Feat: Add evals harness + improve skills by nieblara · Pull Request #54 · launchdarkly/ai-tooling

nieblara · 2026-04-30T07:29:37Z

No description provided.

supporting approvals

…' into update-agent-skills

# Conflicts: # skills.json # skills/ai-configs/aiconfig-create/SKILL.md # skills/ai-configs/aiconfig-tools/SKILL.md # skills/ai-configs/aiconfig-update/SKILL.md # skills/ai-configs/aiconfig-variations/SKILL.md

…, and added a poc for onboarding routing

ari-launchdarkly

I'm still reviewing this. Just submitting it for now since the kids are awake and I've gotta make breakfast. I'd love to get someone from AIC to review the skill changes. So far so good - just some questions and asks to flesh some parts out. My thinking (and I could be wrong) is that non-devs will likely be more and more involved in this process and so we should orient the language to there? Maybe that's the wrong way of looking at it since an agent might be directing them, but if that's the case, maybe we need to provide the most amount of context for that agent?

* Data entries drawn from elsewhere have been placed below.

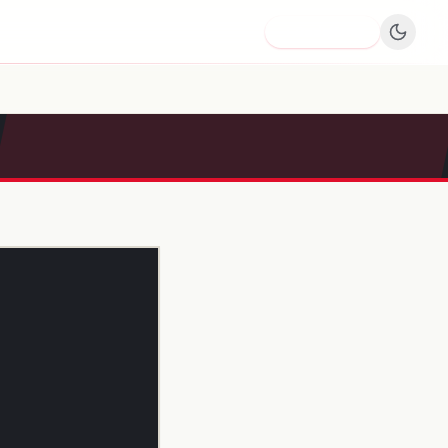
Dodaj firmę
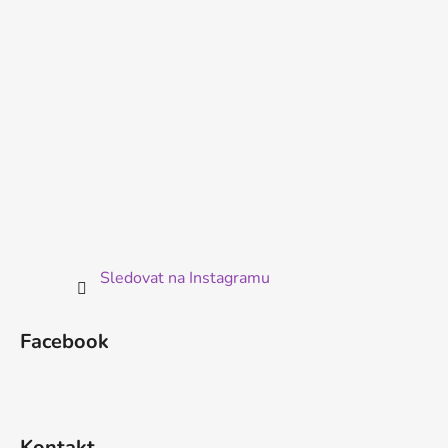
í
Sledovat na Instagramu
Facebook
Kontakt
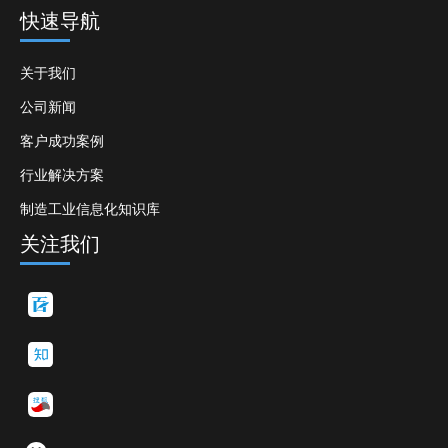
快速导航
关于我们
公司新闻
客户成功案例
行业解决方案
制造工业信息化知识库
关注我们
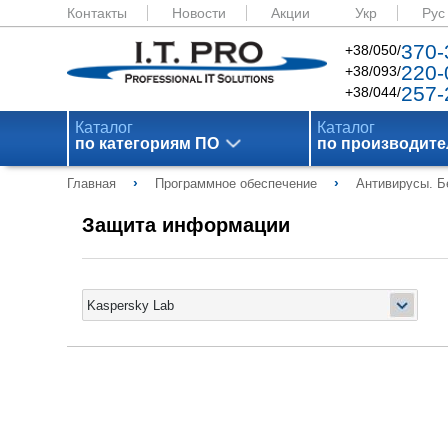
Контакты
Новости
Акции
Укр
Рус
370-
+38/050/
220-
+38/093/
257-
+38/044/
Каталог
Каталог
по категориям ПО
по производит
›
›
Главная
Программное обеспечение
Антивирусы. Б
Защита информации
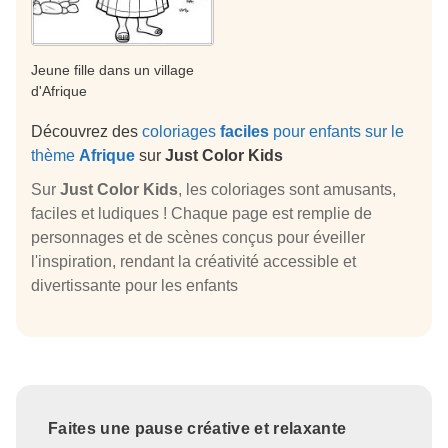
Jeune fille dans un village
d'Afrique
Découvrez des
coloriages
faciles
pour enfants sur le
thème
Afrique
sur
Just Color Kids
Sur
Just Color Kids
, les coloriages sont amusants,
faciles et ludiques ! Chaque page est remplie de
personnages et de scènes conçus pour éveiller
l'inspiration, rendant la créativité accessible et
divertissante pour les enfants
Faites une pause créative et relaxante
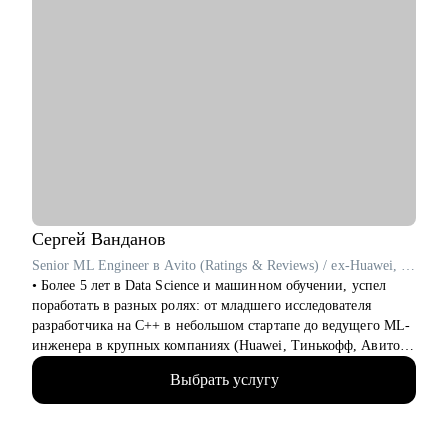
Сергей
Ванданов
Senior ML Engineer в Avito (Ratings & Reviews) / ex-Huawei, T-Банк
• Более 5 лет в Data Science и машинном обучении, успел
поработать в разных ролях: от младшего исследователя
разработчика на C++ в небольшом стартапе до ведущего ML-
инженера в крупных компаниях (Huawei, Тинькофф, Авито).
• Работал с компьютерным зрением, рекомендательными
Выбрать услугу
системами, классическим ML, NLP и LLM. Участвовал во
внедрении сложных ML-решений в продакшн, публикации и
написание статей в международных журналах.
• Наставник в центральном университете, преподаватель на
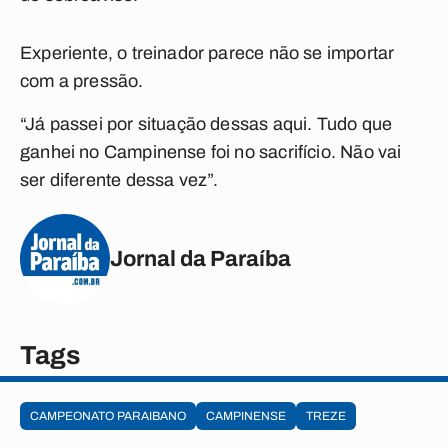
Experiente, o treinador parece não se importar
com a pressão.
“Já passei por situação dessas aqui. Tudo que
ganhei no Campinense foi no sacrifício. Não vai
ser diferente dessa vez”.
Jornal da Paraíba
Tags
CAMPEONATO PARAIBANO
CAMPINENSE
TREZE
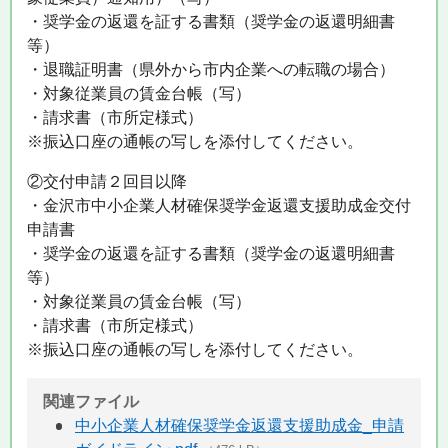
・奨学金の返還を証する書類（奨学金の返還明細書
等）
・退職証明書（県外から市内企業への転職の場合）
・対象従業員の賃金台帳（写）
・請求書（市所定様式）
※振込口座の通帳の写しを添付してください。
②交付申請２回目以降
・金沢市中小企業人材確保奨学金返還支援助成金交付
申請書
・奨学金の返還を証する書類（奨学金の返還明細書
等）
・対象従業員の賃金台帳（写）
・請求書（市所定様式）
※振込口座の通帳の写しを添付してください。
関連ファイル
中小企業人材確保奨学金返還支援助成金_申請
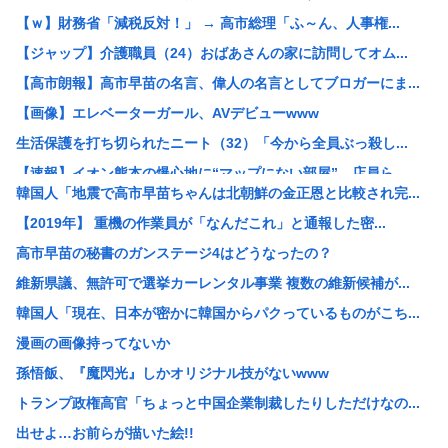
【ｗ】財務省「減税反対！」 → 高市総理「ふ～ん、人事権...
【ジャップ】介護職員（24）おばあさんの家に訪問してオム...
【高市朗報】高市早苗の名言、偉人の名言としてブロガーにま...
【画像】エレベーターガール、AVデビューwww
生活保護を打ち切られたニート（32）「今から全員ぶっ殺し...
【速報】イオン熊本の爆心地に“マップにない部屋” 店員ら...
韓国人「地震で高市早苗ちゃんは北朝鮮の金正恩と比較され完...
be[662593167]⇦こいつ中国のことが好きすぎて...
【2019年】 重機の作業員が「なんだこれ」と通報した密...
元キャバ嬢のMINAさん（みなちゃん）が配信中に亡くなっ...
高市早苗の秘書のガンステージ4はどうなったの？
【衝撃】NHK職員が番組出演タレントから性被害←これ！
維新県議、無許可で選挙カーレンタル事業 複数の維新候補が...
中国政府、強烈な不満を表明「泥棒が『泥棒を捕まえろ』と叫...
韓国人「現在、日本が密かに韓国からパクっているものがこち...
【速報】 記者「中革連は食料品消費税ゼロを公約に掲げてい...
漫画の画像持ってないか
高市総理の非核三原則「堅持しながら」→「堅持しつつ」→「...
孫悟飯、『魔閃光』しかオリジナル技がないwww
「盗人たけだけしい」中国国防省が防衛白書に反発 「日本の...
トランプ政権高官「ちょっと中国企業制裁したりしただけなの...
【悲報】なんでお前らチクニーしないの？
出せよ…お前らが描いた絵!!
【悲報】リュウジ氏、冷やし中華を「あり得ないほどダルい」...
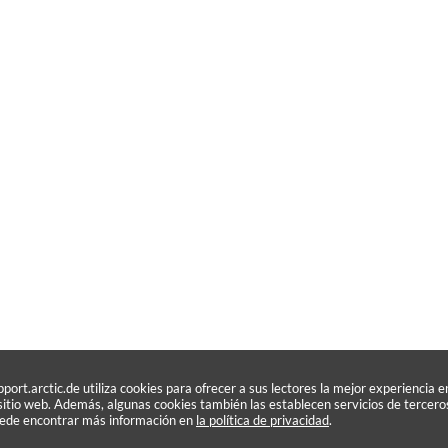
pport.arctic.de utiliza cookies para ofrecer a sus lectores la mejor experiencia e
 sitio web. Además, algunas cookies también las establecen servicios de tercero
ede encontrar más información en
la política de privacidad
.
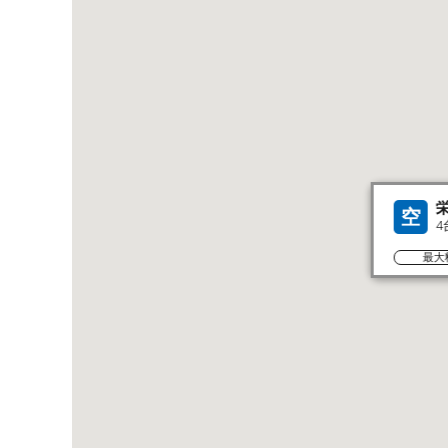
空
4
最大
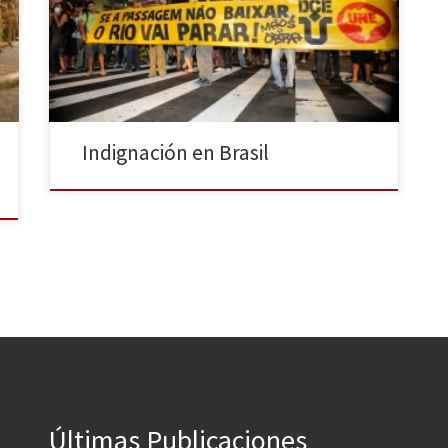
Janeiro debido al aumento de un 9% en el precio del
billete de autobús. La subida supone unos 10
céntimos de euro aproximadamente, de 2,75 reales a
3. La protesta, a […]
Indignación en Brasil
Últimas Publicaciones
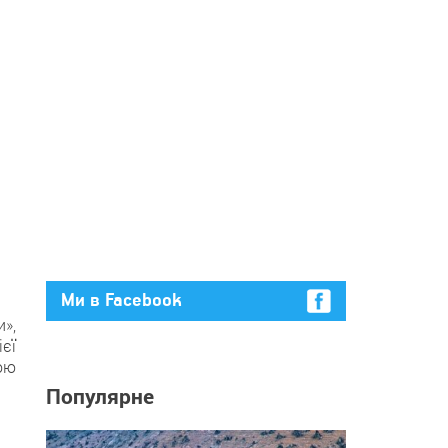
Ми в Facebook
»,
єї
вою
Популярне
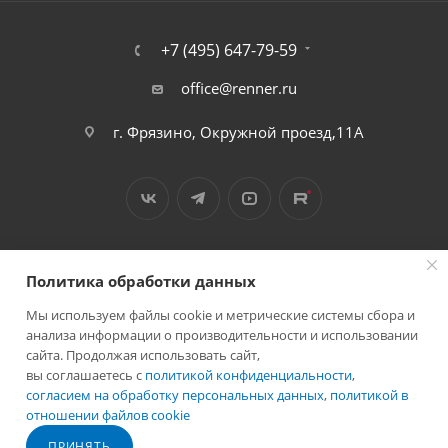
+7 (495) 647-79-59
office@renner.ru
г. Фрязино, Окружной проезд,11А
Политика обработки данных
Мы используем файлы cookie и метрические системы сбора и
2026 © Лига - каталог лакокрасочных покрытий
анализа информации о производительности и использовании
сайта. Продолжая использовать сайт,
вы соглашаетесь с
политикой конфиденциальности
,
согласием на обработку персональных данных
,
политикой в
отношении файлов cookie
Разработано в
ПРИНЯТЬ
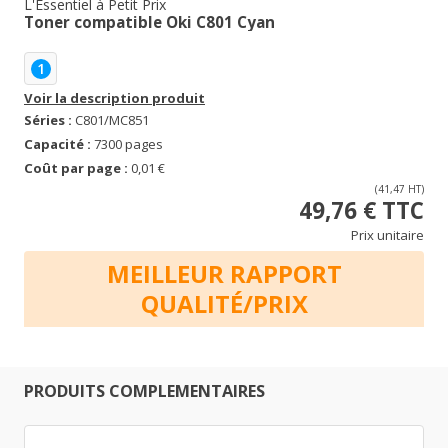
L'Essentiel à Petit Prix
Toner compatible Oki C801 Cyan
1
Voir la description produit
Séries :
C801/MC851
Capacité :
7300 pages
Coût par page :
0,01 €
(41,47 HT)
49,76 € TTC
Prix unitaire
MEILLEUR RAPPORT
QUALITÉ/PRIX
PRODUITS COMPLEMENTAIRES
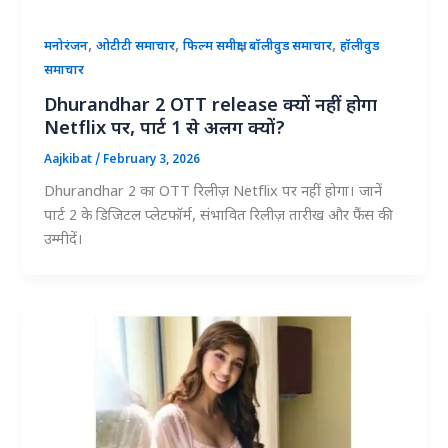
,
,
,
,
मनोरंजन
ओटीटी समाचार
फिल्म समीक्षा
बॉलीवुड समाचार
हॉलीवुड
समाचार
Dhurandhar 2 OTT release क्यों नहीं होगा
Netflix पर, पार्ट 1 से अलग क्यों?
Aajkibat
/
February 3, 2026
Dhurandhar 2 का OTT रिलीज़ Netflix पर नहीं होगा। जानें
पार्ट 2 के डिजिटल प्लेटफॉर्म, संभावित रिलीज़ तारीख और फैंस की
उम्मीदें।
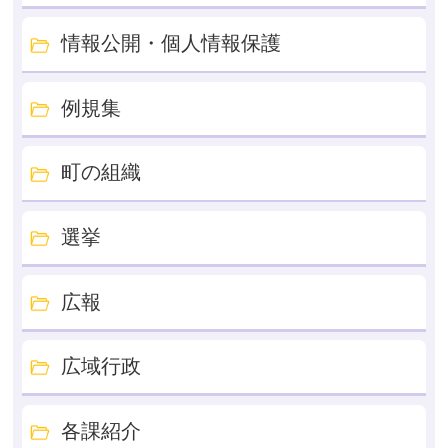
情報公開・個人情報保護
例規集
町の組織
選挙
広報
広域行政
各課紹介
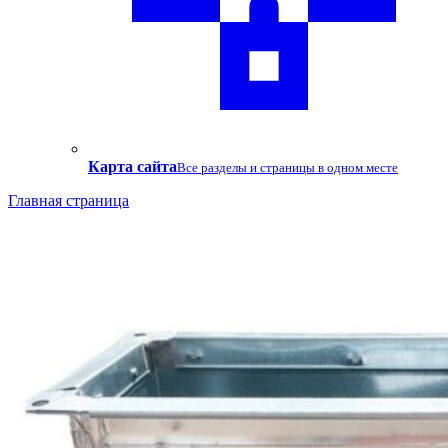
Карта сайта
Все разделы и страницы в одном месте
Главная страница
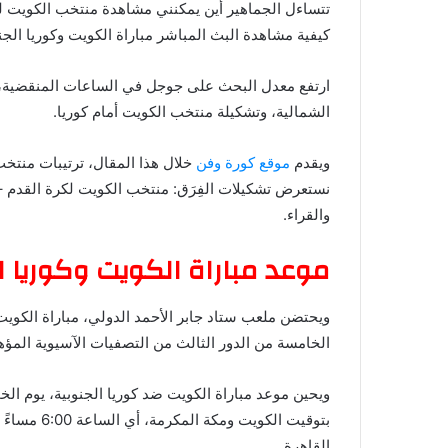
تتساءل الجماهير أين يم
كيفية مشاهدة البث المباشر مباراة الكويت وكوريا الجنوب
ارتفع معدل البحث على جوجل في الساعات المنقضية، ع
الشمالية، وتشكيلة منتخب الكويت أمام كوريا.
ويقدم
موقع كورة وفن
خلال هذا المقال، ترتيبات منتخب
نستعرض تشكيلات الفِرَق: منتخب الكويت لكرة القدم – 
والقراء.
موعد مباراة الكويت وكوريا 
ويحتضن ملعب ستاد جابر الأحمد الدولي، مباراة الكوي
الخامسة من الدور الثالث من التصفيات الآسيوية المؤهلة ل
القاهرة.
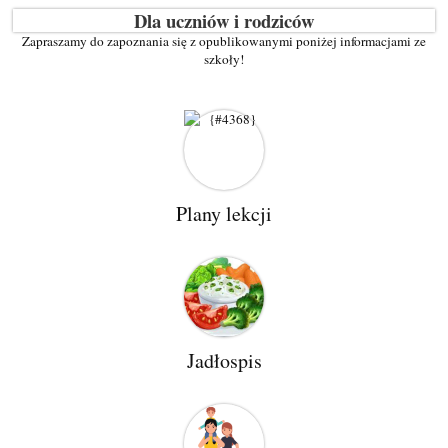
Dla uczniów i rodziców
Zapraszamy do zapoznania się z opublikowanymi poniżej informacjami ze
szkoły!
Plany lekcji
Jadłospis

ari-launchdarkly · 2026-04-30T11:37:45Z

+    # 09:17 UTC daily - off the hour to avoid lining up with API rate limits.
+    - cron: "17 9 * * *"


Is the rationale here (besides the rate limits) that we'd be available and not after-hours if this were to fire and trigger an alert? It's such a random time (i'm used to seeing Cron jobs running in the dead hours)

ari-launchdarkly · 2026-04-30T11:42:02Z

+      run_all:
+        description: "Re-run every suite regardless of diff"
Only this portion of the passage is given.